Denominator df's depending on random structure in a mixed effects model - how to report them?

Question

In my current research I'm using linear mixed effects models to explain reaction time data from a repeated measure design.

When testing different models for best fit I checked various random structures, keeping fixed effects constant, and noticed that the denominator degrees of freedom change, but I cannot explain why this is happening.

My main question is: How should I report results from a type III anova given df's differ a lot depending on which model I choose? Is there a general rule or is this something more specific for a given discipline? Shall I explain it somehow (with reviewer #2 in mind)?

The other question is: why is this happening especially for not balanced factors? Please note that I will most likely understand only plain English.

Here is an example of data that I'm working with (scroll down for a reproducible example):

Factors A, B, C are balanced within subject factors
Response is a dichotomous (yes / no) answer to a experimental trial, that I treat as factor
logRT is my outcome, which has some missing values due to extremely short latencies
Each combination of A*B*C is repeated 16 times within participants, making a total of 128 trials per subject.

I'm working with mixed() from afex package and using TYPE III sums of squares for F results as this is what 90% of people report in my discipline.

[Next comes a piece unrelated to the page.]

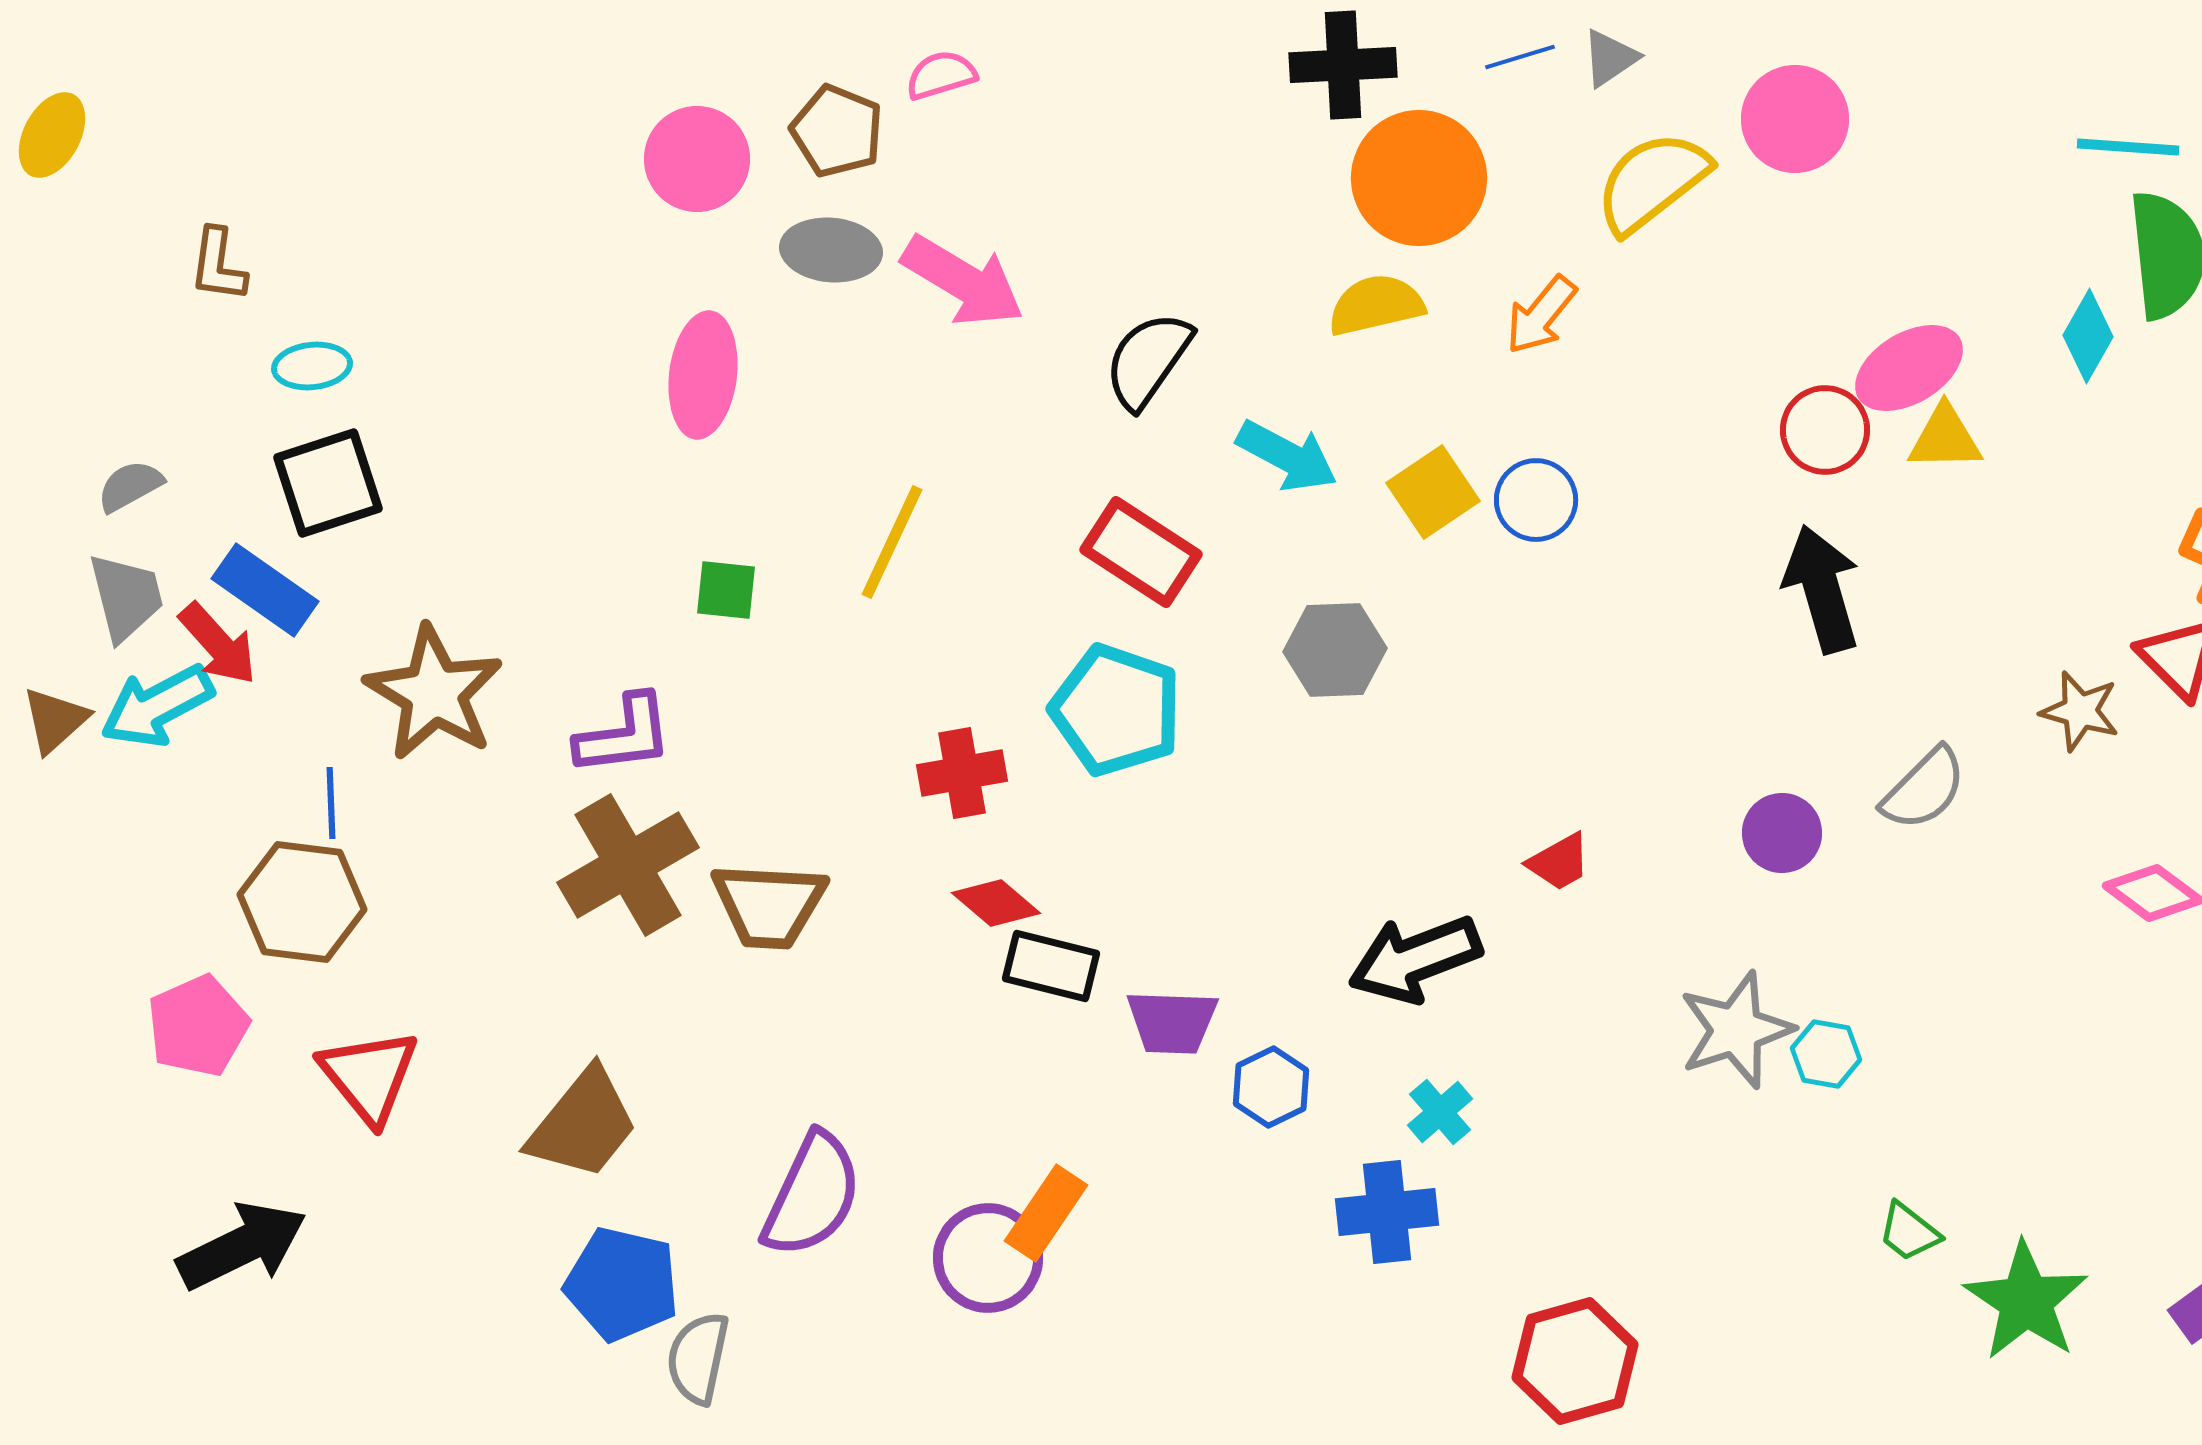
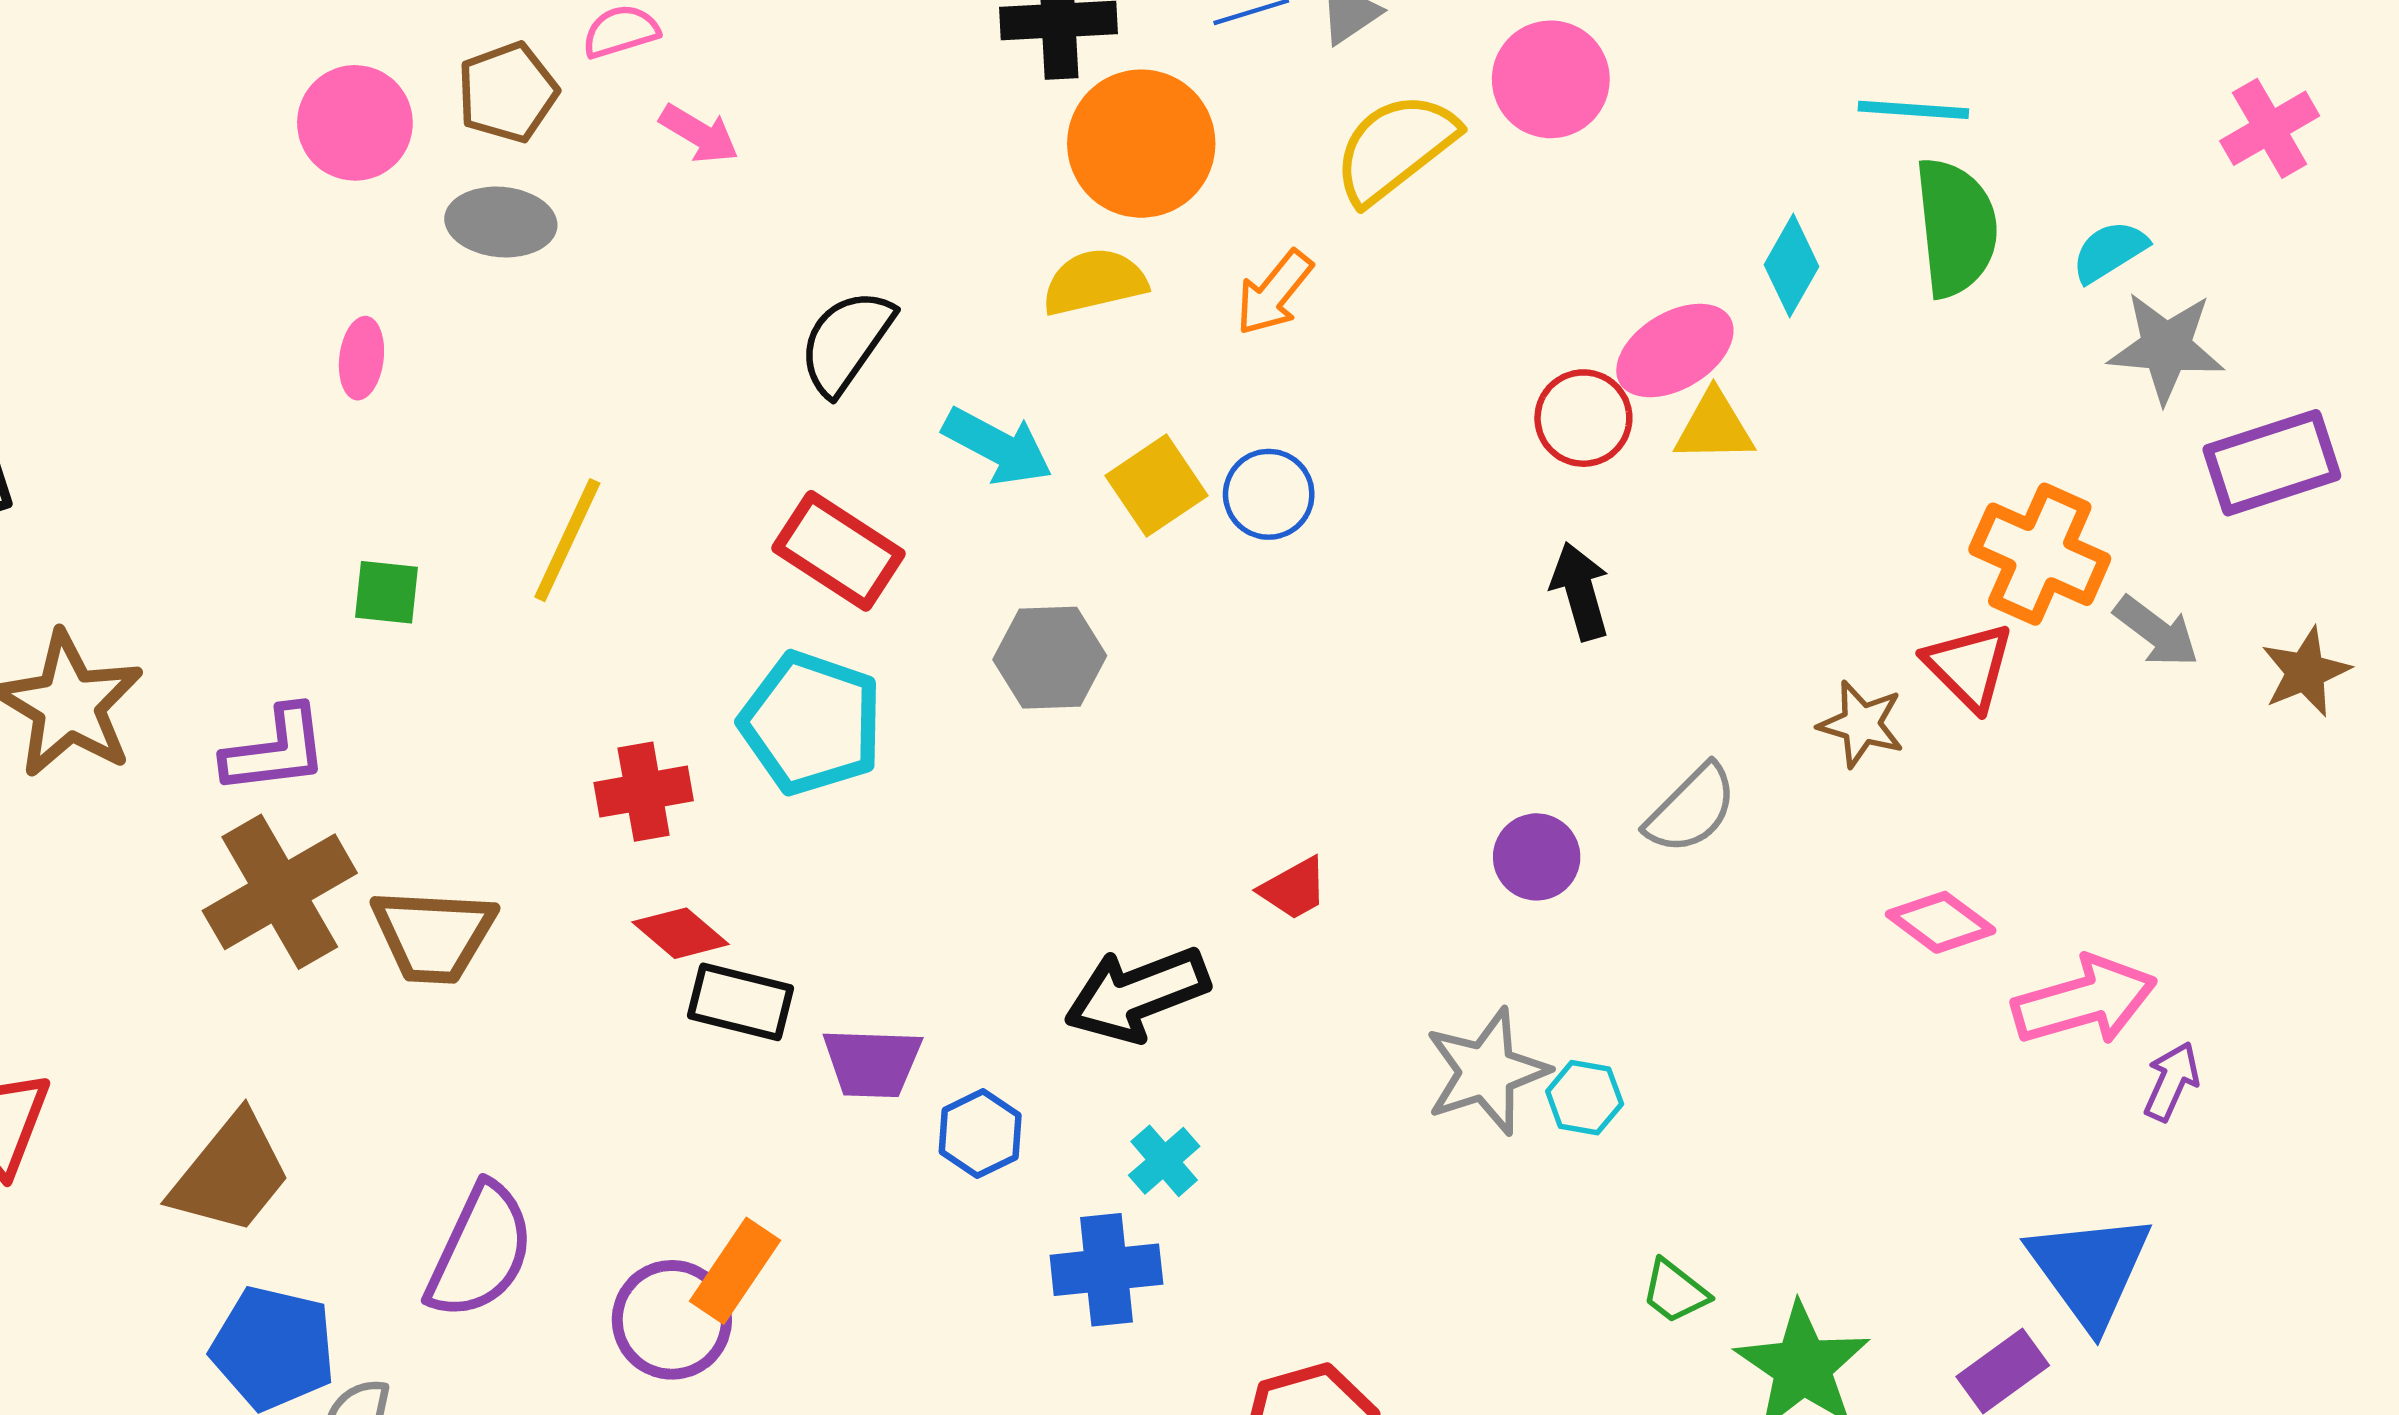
brown pentagon: (837, 131) -> (507, 92), turned 30
pink arrow: (963, 281) -> (699, 134), moved, size x0.6
cyan diamond: (2088, 336) -> (1791, 266), moved
pink ellipse: (703, 375) -> (361, 358), size x0.6
black arrow: (1822, 589) -> (1580, 591), size x0.7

First I did a random intercept only model with 4 factors at the fixed part (see m0 below). This yielded a constant degrees of freedom for each effect in the anova table. I might not understand why, but I'm fine with that.

Then I did the maximal model justified by the design (see m1 below) and this one gave my df's closer to what I'd expect from a rm-Anova. I'm also fine with those since they look consistent.

As model m1 took ages to compute and threw convergence errors among some others I decided to uncorrelate all random slopes using the || syntax (m2 model below).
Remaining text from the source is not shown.